- The Washington Times - Tuesday, December 19, 2006

During his visit to India earlier this year, President Bush and Indian Prime Minister Manmohan Singh established a framework for closer U.S.-India ties, a centerpiece of which — a civilian nuclear accord — received congressional approval on Dec. 9 and was signed by Mr. Bush on Monday. The deal on the whole is meritorious in its own right, but it is also a building block of what is becoming an increasingly important relationship for the United States. In economic terms, the Indian juggernaut has shown great resilience, with annual growth around 8-9 percent. Politically, Indian officials understand the value of democratic governance, and India has already shown itself as a force for promoting democracy in its small, politically unstable neighbor Nepal.

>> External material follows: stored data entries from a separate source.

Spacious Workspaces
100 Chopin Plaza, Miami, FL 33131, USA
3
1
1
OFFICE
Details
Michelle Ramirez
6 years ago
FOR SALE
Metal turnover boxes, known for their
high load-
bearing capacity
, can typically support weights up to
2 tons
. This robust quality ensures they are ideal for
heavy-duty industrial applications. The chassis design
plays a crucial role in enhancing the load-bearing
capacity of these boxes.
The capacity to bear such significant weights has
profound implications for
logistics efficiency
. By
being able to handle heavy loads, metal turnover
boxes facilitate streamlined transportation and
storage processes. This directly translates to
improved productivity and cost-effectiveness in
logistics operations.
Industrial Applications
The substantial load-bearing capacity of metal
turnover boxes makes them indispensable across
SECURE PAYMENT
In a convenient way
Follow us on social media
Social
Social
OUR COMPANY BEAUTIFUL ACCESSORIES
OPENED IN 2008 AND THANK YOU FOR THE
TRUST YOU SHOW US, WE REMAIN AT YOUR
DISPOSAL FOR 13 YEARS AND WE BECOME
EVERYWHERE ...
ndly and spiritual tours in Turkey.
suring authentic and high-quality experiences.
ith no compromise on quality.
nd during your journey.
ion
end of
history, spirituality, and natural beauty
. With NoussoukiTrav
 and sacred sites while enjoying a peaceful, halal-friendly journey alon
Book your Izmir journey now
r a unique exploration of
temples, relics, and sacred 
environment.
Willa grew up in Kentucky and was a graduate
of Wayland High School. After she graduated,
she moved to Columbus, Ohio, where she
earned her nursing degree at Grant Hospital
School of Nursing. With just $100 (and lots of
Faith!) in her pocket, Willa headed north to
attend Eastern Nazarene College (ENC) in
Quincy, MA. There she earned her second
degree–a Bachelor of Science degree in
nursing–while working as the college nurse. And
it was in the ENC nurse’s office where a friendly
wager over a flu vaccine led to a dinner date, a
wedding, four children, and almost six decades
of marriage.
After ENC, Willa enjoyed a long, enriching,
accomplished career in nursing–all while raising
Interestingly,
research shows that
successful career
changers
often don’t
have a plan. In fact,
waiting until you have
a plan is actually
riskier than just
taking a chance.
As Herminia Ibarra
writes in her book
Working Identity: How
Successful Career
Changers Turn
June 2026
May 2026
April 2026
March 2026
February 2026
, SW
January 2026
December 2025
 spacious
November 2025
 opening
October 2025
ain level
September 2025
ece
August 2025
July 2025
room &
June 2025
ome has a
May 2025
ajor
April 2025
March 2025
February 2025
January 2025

Although India has not yet achieved the status of a world power, its potential reaches beyond South Asian hegemony. Because of its location, India can be a key player in terms of its strategic and economic importance to both the Middle East and Southeast Asia. As the world’s largest democracy, and with a foundation of shared values with the United States, India’s leadership in both regions makes it an important ally. Standing animosity between India and Pakistan makes it difficult to embrace one without alienating the other, but the Bush administration has managed the feat of strengthening relations with both simultaneously. India shares a strong interest in the stability of Afghanistan and neighboring Pakistan, a region that is still a hotbed of Islamist extremism.

This burgeoning influence will reach increasingly into Asia as well. Close ties with India, as well as Japan, may help at least hedge against, if not contain, a rising China. The United States faces the challenge of a changing geopolitical dynamic marked by Chinese military rivalry in the Pacific — and China’s “string of pearls” strategy of increased presence along the sea lanes to the Middle East and Africa. India sees China as a long-term rival, and perhaps because of that it also sees Japan as an increasingly important and increasingly natural ally. A strong alliance between New Delhi, Tokyo and Washington may be essential to maintaining a balance of power in the Pacific that is to America’s liking.

It’s clearly in U.S. interests to see India continue to develop as both a strategic and an economic power, and the signing of the nuclear cooperation accord is a good effort to facilitate that growth.